Wednesday, 3 January 2024

Leave the World Behind - Rumaan Alam

 


I'm so old  I can remember a time when there was no such thing as the Internet. So I view and use it with a degree of balance, I hope. There are things I still won't use it for, e.g. Internet banking. The less financial information out there online of mine, I think the better and the less likely I am to be compromised by these insidious hackers that seem to enjoy messing up peoples' lives, just because they can. It's not because I'm rich, it's the principle, mind you it irritates the hell out of people who can't understand me!  It concerns me how we have placed so much blind faith and trust in a technology that when it fails will cause so much chaos and disaster, it doesn't bear thinking about. The Internet is useful but I refuse to put all my eggs in one basket. Nothing is foolproof. Everything is fallible. The Internet will fail one day by one means or another, which brings me to Leave the World Behind

There's been a lot of buzz about this book, some because of the Netflix film I think. I've read the book and I've watched the film. As with most film adaptations devotees of the book will find that, to them, liberties have been taken. To an extent, that's inevitable when you're using a completely different creative medium. What the book accomplishes with words cannot be accomplished visually so the film relies on a great deal of suspenseful music and cutting from one scene to another to create a very atmospheric piece. Details from the book and the film differ and may upset the purists. I did find myself asking why in the film, it's G.H's daughter called Ruth who is with him and not his wife, Maya. In the book, Ruth is his wife and Maya his daughter, but I guess the impact of the wife on the plane was thought to create a greater emotional response. Some of the sequences in the film do not appear in the book at all. And the ending? The film offers us even less closure than the book but does it matter? I guess not in the broadest sense. The film is there to entertain an audience who may not be readers. And the book exists for those who prefer not to watch films. And in some cases there are those who are happy to do both!
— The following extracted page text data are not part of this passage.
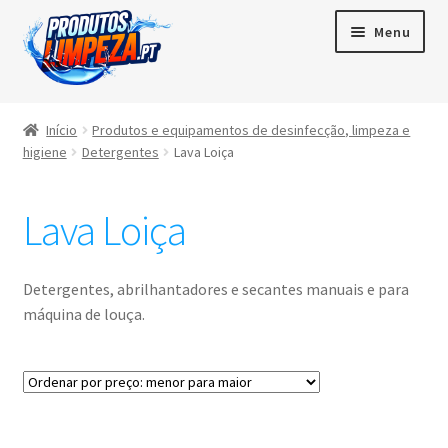
Menu
Início
Início
Produtos e equipamentos de desinfecção, limpeza e
higiene
Detergentes
Lava Loiça
Maximi
Produtos
subme
Lava Loiça
Contactos
Área de cliente
Detergentes, abrilhantadores e secantes manuais e para
máquina de louça.
Português
▼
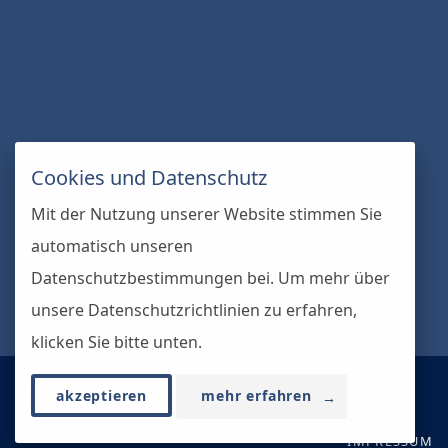
Cookies und Datenschutz
Mit der Nutzung unserer Website stimmen Sie
automatisch unseren
Datenschutzbestimmungen bei. Um mehr über
unsere Datenschutzrichtlinien zu erfahren,
klicken Sie bitte unten.
© 2026 · Otto Lemke Immobilien OHG
akzeptieren
mehr erfahren
→
IMPRESSUM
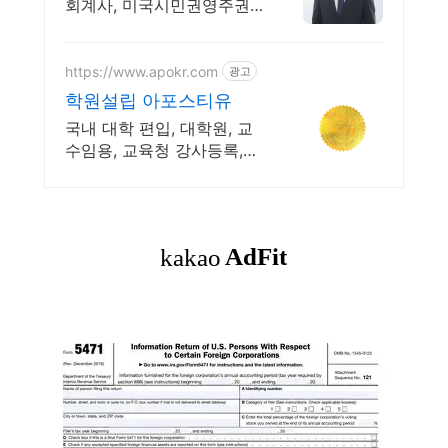
회계사, 미국시민권영주권
자 해외계좌 보고,ITIN 전문
https://www.apokr.com
광고
학원설립 아포스티유
국내 대학 편입, 대학원, 교
수임용, 교육청 강사등록,
교습소 설립, 면허 교환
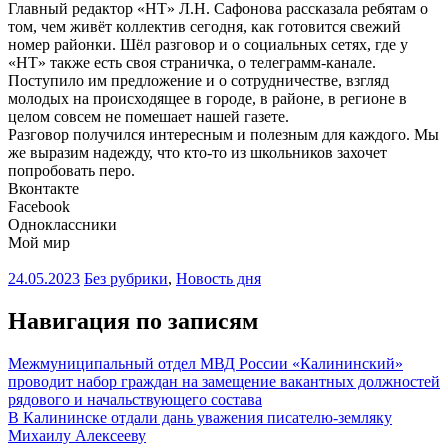
Главный редактор «НТ» Л.Н. Сафонова рассказала ребятам о
том, чем живёт коллектив сегодня, как готовится свежий
номер районки. Шёл разговор и о социальных сетях, где у
«НТ» также есть своя страничка, о телеграмм-канале.
Поступило им предложение и о сотрудничестве, взгляд
молодых на происходящее в городе, в районе, в регионе в
целом совсем не помешает нашей газете.
Разговор получился интересным и полезным для каждого. Мы
же выразим надежду, что кто-то из школьников захочет
попробовать перо.
Вконтакте
Facebook
Одноклассники
Мой мир
24.05.2023
Без рубрики
,
Новость дня
Навигация по записям
Межмуниципальный отдел МВД России «Калининский»
проводит набор граждан на замещение вакантных должностей
рядового и начальствующего состава
В Калининске отдали дань уважения писателю-земляку
Михаилу Алексееву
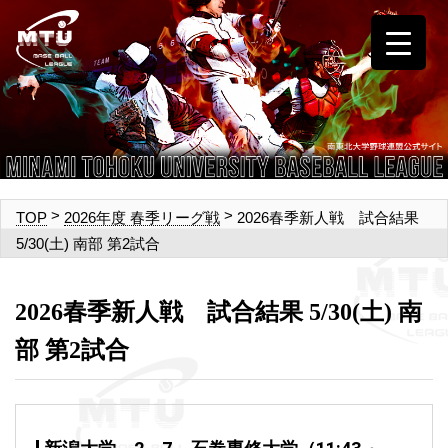
>
>
2026春季新人戦 試合結果
TOP
2026年度 春季リーグ戦
5/30(土) 南部 第2試合
2026春季新人戦 試合結果 5/30(土) 南
部 第2試合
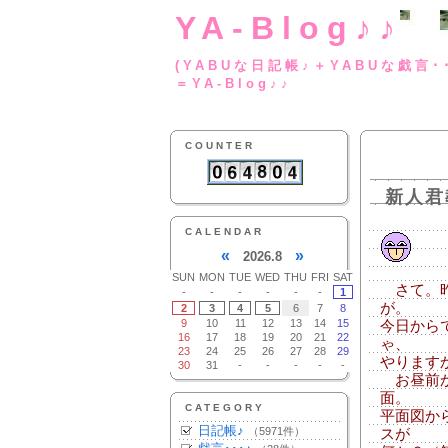
YA-Blog♪♪
(YABUな日記帳♪＋
＝YA-Blog♪♪
COUNTER
新人君
CALENDAR
«
»
2026.8
SUN
MON
TUE
WED
THU
FRI
SAT
さて。昨
-
-
-
-
-
-
1
が。
2
3
4
5
6
7
8
9
10
11
12
13
14
15
今日から
16
17
18
19
20
21
22
ゃ、
23
24
25
26
27
28
29
やります
30
31
-
-
-
-
-
お昼前か
面。
CATEGORY
平面図か
日記帳♪
（5971件）
スが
But the essence of both film and book remains the same. What happens when you have no Internet, you have no TV, your Satnav can't work and no one seems to know what the hell is going on because news cannot be disseminated without the World Wide Web. So there's mistrust and suspicion. It's a 21st century plague for sure. 

I think that Alam has created such a sustained sense of unease though the book punctuated by the symbols from nature telling us all that something is very very wrong - the volume of deer, so often a symbol of peace and gentleness, the flamingos in the wrong place  - it's nature yelling at us that there is a huge problem but somehow our characters don't seem to grasp it - the flamingos were probably from a private zoo opines one character. But I felt at the root of it all was the reluctance to accept that they wren in the midst of a disaster. They tried to explain things rationally and yet you knew that deep inside they were all too scared to admit that the world was in flux. The sense of impending disaster is never far from the surface but in actual fact any actual disaster is implicit. We are left to guess whether the US is on the brink of some kind of war, cyber or military, or whether there has been a global technological disaster. However the characters all seem desperate to retain some normality in the face of these inexplicable occurrences and brain piercing noises which they manifest usually in the form of some kind of food or drink! 

Earlier in the book it seems that the issues were those of race and class and there is something mildly encouraging about how all that dissipates within the midst of mutual disaster as this disparate group find themselves relying on each other. 

I didn't find the characters especially likeable. Amanda seemed so angry and snarky in spite of what might appear to be a privileged lifestyle. But fear is driving them and does this show their true character or merely one facet? 

I'm not entirely sure what Alam was hoping to achieve with this book. Was it to show what panic can do to a group of people initially separated by class and race? Or was it to expose the weakness of our society when you strip it of its technological safety blanket? Don't get me wrong, I enjoyed the book immensely. It was absorbing and compelling writing that offers a reader plenty of food for thought. Perhaps I'm simply left with a sense of unease that a situation like this could be just around the corner?

I received a copy of the book and a delicious bag of popcorn from Tandem Collective.